The third-party administrator reviewed the doctor’s notes and placed a return to work date of September 18.  The mold setter asked for guidance in August 2009 as to how he could apply for long-term disability benefits.  The manufacturer then assumed the mold setter would not be returning to work on or before September 18 and he would be receiving long-term benefits at the end of his six-month leave.  The mold setter filed for long-term disability benefits on September 15.

The mold setter was unable to attend his scheduled September 14 doctor’s appointment and rescheduled for September 21, but did not recall asking the manufacturer to his extend his medical leave of absence or otherwise advising of his rescheduled appointment.  He also did not ask to return to work in a different position because he knew his doctor had not released him to work.  

On September 21, the doctor strongly advised the mold setter to remain off work, but the mold setter pressured the doctor for a release because he heard the manufacturer was laying off workers at the plant.  The doctor agreed to release the employee, but imposed six months of physical restrictions, including no lifting more than ten pounds, no repetitive bending or stooping, and sitting or standing as needed.  The doctor noted these restrictions were “not in keeping” with the job of a mold setter.

When the mold setter informed the manufacturer of the doctor’s release, the manufacturer advised he was terminated three days earlier on September 18 when his six month medical leave expired.  The mold setter was not offered a different position or part-time work.  At the time of and prior to the mold setter’s termination, the manufacturer also conducted plant-wide layoffs based on seniority and job classification, including layoffs of employees with more seniority than the mold setter.
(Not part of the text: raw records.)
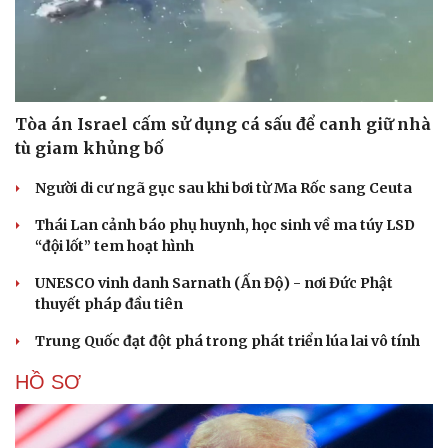
Tòa án Israel cấm sử dụng cá sấu để canh giữ nhà
tù giam khủng bố
Người di cư ngã gục sau khi bơi từ Ma Rốc sang Ceuta
Thái Lan cảnh báo phụ huynh, học sinh về ma túy LSD
“đội lốt” tem hoạt hình
UNESCO vinh danh Sarnath (Ấn Độ) - nơi Đức Phật
thuyết pháp đầu tiên
Trung Quốc đạt đột phá trong phát triển lúa lai vô tính
HỒ SƠ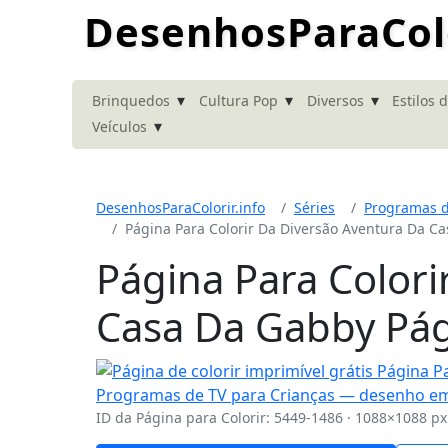
DesenhosParaColo
▾
▾
▾
Brinquedos
Cultura Pop
Diversos
Estilos 
▾
Veículos
DesenhosParaColorir.info
Séries
Programas d
Página Para Colorir Da Diversão Aventura Da C
Página Para Colori
Casa Da Gabby Pági
ID da Página para Colorir: 5449-1486 · 1088×1088 px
As a result of the layoffs, there also was not a full-time position in a lower job classification open at the time of the mold setter’s termination.

Sitting on your rights
After the mold setter’s application for long-term benefits was denied, he filed a charge of disability discrimination with the EEOC, and later filed suit alleging a violation of the ADA.  The mold setter claimed the manufacturer discriminated against him by denying him the chance to work with or without reasonable accommodations and by terminating his employment under an “inflexible blanket policy.”
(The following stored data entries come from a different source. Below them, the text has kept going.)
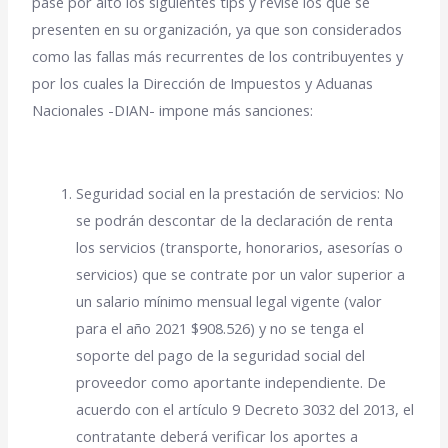
pase por alto los siguientes tips y revise los que se
presenten en su organización, ya que son considerados
como las fallas más recurrentes de los contribuyentes y
por los cuales la Dirección de Impuestos y Aduanas
Nacionales -DIAN- impone más sanciones:
Seguridad social en la prestación de servicios: No
se podrán descontar de la declaración de renta
los servicios (transporte, honorarios, asesorías o
servicios) que se contrate por un valor superior a
un salario mínimo mensual legal vigente (valor
para el año 2021 $908.526) y no se tenga el
soporte del pago de la seguridad social del
proveedor como aportante independiente. De
acuerdo con el artículo 9 Decreto 3032 del 2013, el
contratante deberá verificar los aportes a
The United States Court of Appeals for the Sixth Circuit began by analyzing whether employee established a claim for failure to provide a reasonable accommodation.  The Sixth Circuit noted that the employee must show:  (1)  that he is disabled within the meaning of the ADA; and (2)  that he is otherwise qualified for the position he holds or desires despite his disability.

The Sixth Circuit first found the mold setter failed to establish the manufacturer did not reasonably accommodate him, because there was no proof he asked the manufacturer to grant him a reasonable accommodation to return to his job as a mold setter or to transfer him to a less strenuous job commensurate with his physical restrictions.  Instead, the mold setter offered his doctor’s release when he returned to work and simply left the building when the manufacturer informed him his employment was terminated.  He did not propose a reasonable accommodation allowing him to return to his job, nor did he request a transfer to a less-demanding job.  The mold setter also did not apply for reemployment even though the medical leave policy allowed him to reapply and he was eligible to be rehired.

The Sixth Circuit also found the mold setter’s claim for discriminatory discharge failed.  The mold setter knew his medical leave was set to expire on September 18, but his rescheduled appointment was not until September 21.  However, he did not ask for additional time on medical leave and did not provide medical documentation demonstrating he would be able to return to work within a reasonable time after termination would take effect.  He simply filed an application for long-term disability benefits and permitted his medical leave to expire on September 18.  Accordingly, the mold setter’s claims were dismissed.